Segundo opromotor de Justiça Murilo Nunes de Bustamante, os espaços não deveriam ser vinculados à religião específica, mas
o padrão arquitetônico encontrado por eles se assemelha ao usado pela Igreja
Universal. ‘‘Apesar da previsão de ser ecumênico de ter o livre uso pra
qualquer um, os próprios internos só admitiriam que algumas religiões
realizarem seus cultos no local’’. A investigação daPromotoria ainda não foi concluída. “Os indicativos são no sentido da
identidade arquitetônica dos espaços, o que será debatido com as igrejas
atuantes no sistema prisional’’, esclareceu.
Em
resposta à Pública, a Igreja Universal do Reino de Deus informou
que o programa social Universal nos Presídios (UNP) atende 80% da população
carcerária do Brasil, aproximadamente 500.000 pessoas, do total de 622.000
detentos, segundo o Infopen de 2014,‘‘oferecendo cursos e apoio aos detentos e seus familiares,
realizando um trabalho de ressocialização que é reconhecido pelas autoridades
em todos os estados da Federação, inclusive no estado do Rio de Janeiro’’.

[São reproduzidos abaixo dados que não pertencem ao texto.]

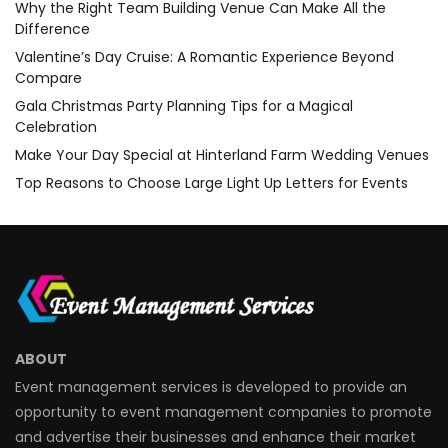
Why the Right Team Building Venue Can Make All the
Difference
Valentine’s Day Cruise: A Romantic Experience Beyond
Compare
Gala Christmas Party Planning Tips for a Magical
Celebration
Make Your Day Special at Hinterland Farm Wedding Venues
Top Reasons to Choose Large Light Up Letters for Events
ABOUT
Event management services is developed to provide an
opportunity to event management companies to promote
and advertise their businesses and enhance their market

Oito homicídios por intolerância
religiosa
Os
dados disponíveis no Relatório de Intolerância e Violência
Religiosa, da Secretaria Especial de Direitos Humanos,
detalha o que ativistas pela liberdade religiosa chamam de ‘‘Guerra Santa’’. O
Relatório mostra que, entre 2011 e 2015, 27% das denúncias feitas nas
ouvidorias do país eram de pessoas da religião de matrizes africana, 16% de
evangélicos, 8% de católicos e a 7% de espíritas. Em relação à religião dos
agressores, informada pela vítima, as informações indicam que 17% eram
evangélicos. Católicos aparecem
em segunda posição, porém muito distantes, com 3%, seguidos de Testemunhas de
Jeová (1%) e Espíritas (1%), Matriz Africana (1%). Em 73% dos casos não foram
registradas informações sobre a religião do agressor.
Também
foram identificados no relatório oito homicídios por motivo religioso, segundo
investigações da polícia civil ou do Ministério Público. Quatro mortes
envolveram lideranças de candomblé, em Londrina (PR) e em Manaus (AM), e quatro
foram mortes de uma mesma família de evangélicos, em Itapecerica da Serra (SP).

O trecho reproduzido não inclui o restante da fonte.